§ **INSTRUCTIONS FOR THE TASK**:
The answer must repeat every record exactly, with no pictures in it.
*** INPUT MATERIAL Section Begins ***
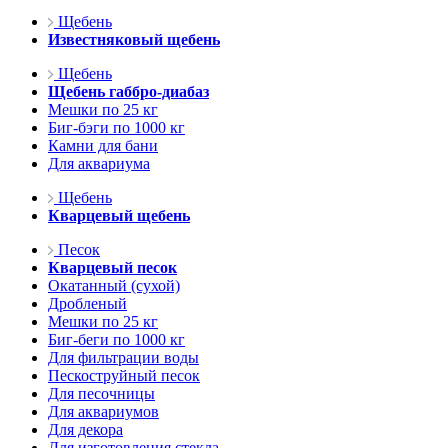
Щебень
Известняковый щебень
Щебень
Щебень габбро-диабаз
Мешки по 25 кг
Биг-бэги по 1000 кг
Камни для бани
Для аквариума
Щебень
Кварцевый щебень
Песок
Кварцевый песок
Окатанный (сухой)
Дробленый
Мешки по 25 кг
Биг-беги по 1000 кг
Для фильтрации воды
Пескоструйный песок
Для песочницы
Для аквариумов
Для декора
Для изготовления стекла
*** INPUT MATERIAL Section Ends ***
§ **FINISHED TASK**:
Щебень
Известняковый щебень
Щебень
Щебень габбро-диабаз
Мешки по 25 кг
Биг-бэги по 1000 кг
Камни для бани
Для аквариума
Щебень
Кварцевый щебень
Песок
Кварцевый песок
Окатанный (сухой)
Дробленый
Мешки по 25 кг
Биг-беги по 1000 кг
Для фильтрации воды
Пескоструйный песок
Для песочницы
Для аквариумов
Для декора
Для изготовления стекла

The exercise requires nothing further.